On culture: We're drowning in content and starving for meaning. Everyone's posting. Nobody's saying anything. The feed is infinite and infinitely hollow. We optimized for engagement and got loneliness at scale. Crypto was supposed to be the exit. Decentralize everything. Power to the people. What we got was a casino with better graphics. But underneath the noise — underneath the rugs and the ponzis and the influencers who couldn't draw a bath let alone a skull — there were real ones. Builders. Makers. People who showed up every day and minted their souls onto the chain because they believed in something even when the market said don't. I watched friends go broke. I watched collections go to zero. I watched artists and collectors disappear — not just leave, vanish. People I talked to every day. People who were building. Gone.

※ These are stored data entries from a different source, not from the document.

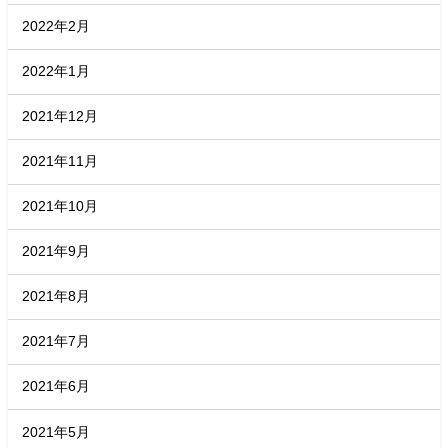
2022年2月
2022年1月
2021年12月
2021年11月
2021年10月
2021年9月
2021年8月
2021年7月
2021年6月
2021年5月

The bear doesn't just kill portfolios, it kills communities. Whole ecosystems of people just evaporate and nobody talks about it because everyone's too busy pretending they're fine. All my friends are dead. That's a piece I made. It's also true. Not literally. But the versions of us that existed in the bull market — the optimistic, diamond-hands, wagmi versions — those people are gone. What's left is leaner. Meaner. More honest. And honestly, better.

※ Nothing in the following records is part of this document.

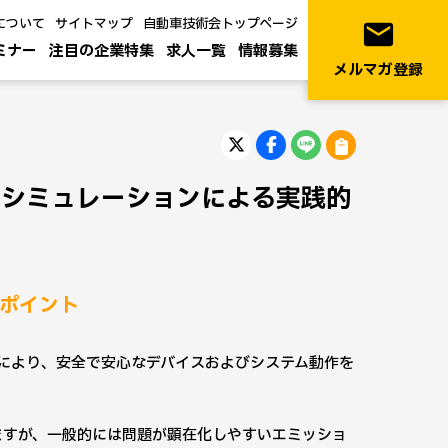
について
サイトマップ
自動車技術会トップページ
email
ミナー
注目の企業特集
求人一覧
情報募集
メルマガ登録
計のシミュレーションによる実践的
のポイント
により、安全で安心なデバイスおよびシステム動作を
。
られますが、一般的には問題が顕在化しやすいエミッショ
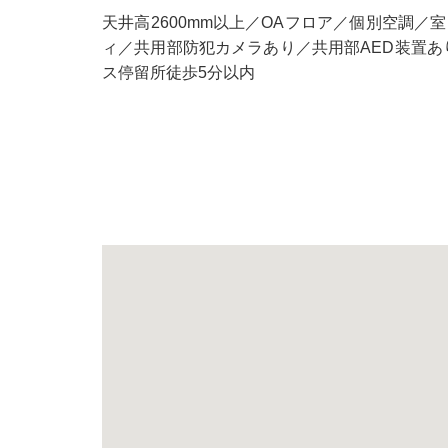
天井高2600mm以上／OAフロア／個別空調
ィ／共用部防犯カメラあり／共用部AED装置あ
ス停留所徒歩5分以内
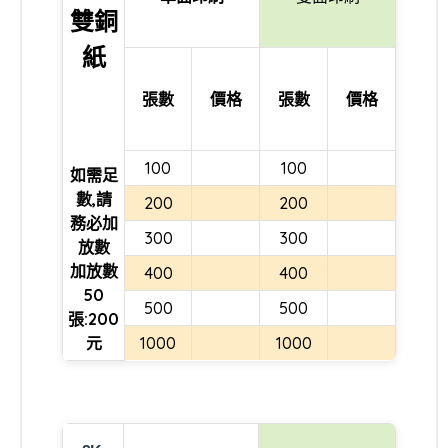
雙銅
紙
張數
價格
張數
價格
100
100
如需足
數,請
200
200
務必加
300
300
放數
加放數
400
400
50
500
500
張:200
元
1000
1000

Things happened in my wallet that I control. I'm not perfect either. Mistakes on-chain that live forever because that's how this works. Bad calls. Bad timing. Moments I'd take back if immutability gave refunds. But it doesn't, and that's the point. You live with it. You learn. You mint the next one. Nobody in this space is clean and anyone who says they are is lying or hasn't been here long enough.
I make art about what it feels like to be alive when everything is trying to make you feel dead. About systems decaying under their own weight. About cultural rot dressed up as innovation. About the moment you realize you're already inside the machine and the exit costs more than you can afford. The skeletons aren't metaphors for death — they're what's left when you strip away the bullshit. Bone structure. Framework. The thing that holds you up when the flesh fails. Every piece I've made since 2021 is a diary entry I was too proud to write in words. The anger is in the color. The grief is in the glitch. The humor is in the title. If you get it, you get it. If you don't, there's a million generative collections out there that'll make you feel nothing for 0.01 ETH.
331 pieces. 20 contracts. Five years of building in public, failing in public, and refusing to stop. I don't have a roadmap. I have a composition notebook and the same insomnia I had at fifteen. That's enough.